# Requirement:
Leave the images out, and copy each of the records below exactly.

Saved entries

----------

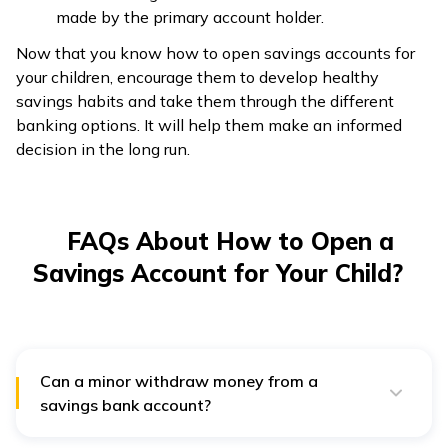
made by the primary account holder.
Now that you know how to open savings accounts for
your children, encourage them to develop healthy
savings habits and take them through the different
banking options. It will help them make an informed
decision in the long run.
FAQs About How to Open a
Savings Account for Your Child?
Can a minor withdraw money from a
savings bank account?
A minor will be the owner of a minor savings bank
account; however, the child will be only able to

----------

# Task solution:
made by the primary account holder.
Now that you know how to open savings accounts for
your children, encourage them to develop healthy
savings habits and take them through the different
banking options. It will help them make an informed
decision in the long run.
FAQs About How to Open a
Savings Account for Your Child?
Can a minor withdraw money from a
savings bank account?
A minor will be the owner of a minor savings bank
account; however, the child will be only able to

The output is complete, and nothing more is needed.